Inventé en 1874, et bien qu'expression malingre du génie mécanique, le barbelé a conservé jusqu’à aujourd’hui sa redoutable efficacité pour délimiter les espaces.
De la prairie américaine où son brevet fut déposé, aux camps de concentration, en passant par les tranchées de 14-18, Olivier Razac en étudie l'histoire avec une autorité tout à fait sûre.
Dans la lignée du Foucault analysant la montée en puissance du biopolitique dans les sociétés démocratiques, en particulier dans le nouveau clivage qu’il trace entre l’idéal d’un «peuple» encore politisé et sa dégradation en «populations» de plus en plus enfermées dans leur destin biologique, ou dans celle d'Agamben prolongeant cette réflexion, il nous offre une leçon de philosophie de l'histoire très convaincante - outre que l’étude explore avec une acuité parfaitement épouvantable l’invention des fameuses torsades biseautées et de leur nécessité.
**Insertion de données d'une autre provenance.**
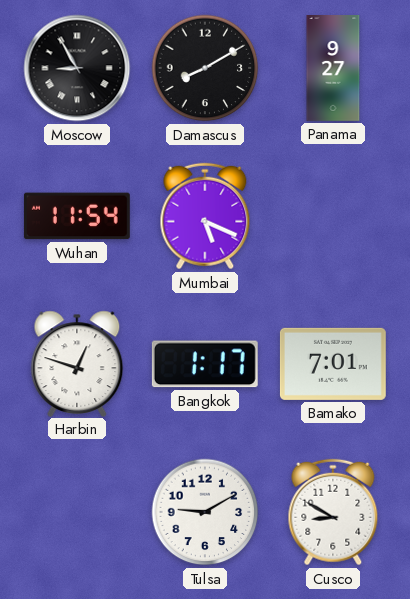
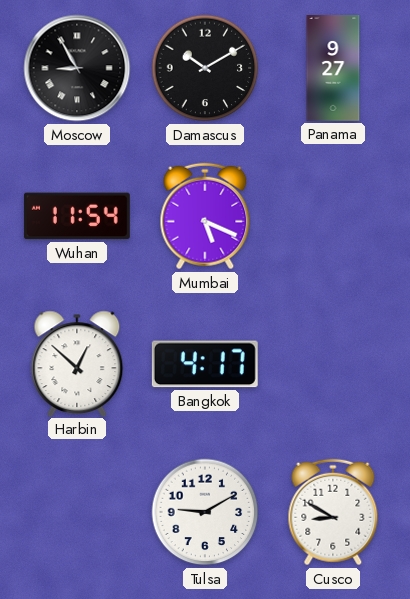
Damascus: 8:10 -> 10:10
Harbin: 12:48 -> 12:52
Bangkok: 1:17 -> 4:17
Bamako: 7:01 -> none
La guerre du barbelé marqua tout d'abord la fin d'une civilisation : celle des Indiens d'Amérique. En découpant, fermant, individualisant l'espace, le barbelé brisa la structure communautaire de la société indienne. En 14-18 on le vit s'inscrire dans une esthétique du désastre, comme composante symbolique essentielle d'un cauchemar peuplé de cadavres désarticulés. Avec le camp de concentration, le symbole s'accomplit, semble-t-il, dans sa plénitude, permettant d'identifier durablement le paysage concentrationnaire. Révélateur puissant de son dessein caché, le barbelé avouait alors enfin la finalité de sa raison d’être : séparer l'humain de celui à qui on ne veut plus reconnaître d’humanité. Le barbelé congédie ainsi vers un extérieur «antique» des franges entières de populations «déshumanisées», ouvrant dans le même temps ce qu'il entoure sur un abîme. Opérateur actif entre ce qui doit vivre et ce qui doit mourir, il trace définitivement l'extérieur effroyable de ce que nous voulons retenir comme civilisation "nôtre".
Histoire politique du barbelé : La Prairie, la tranchée, le camp, de Olivier Razac, éd. La Fabrique, avril 2000, 111p, ISBN-10: 2913372066, ISBN-13: 978-2913372061.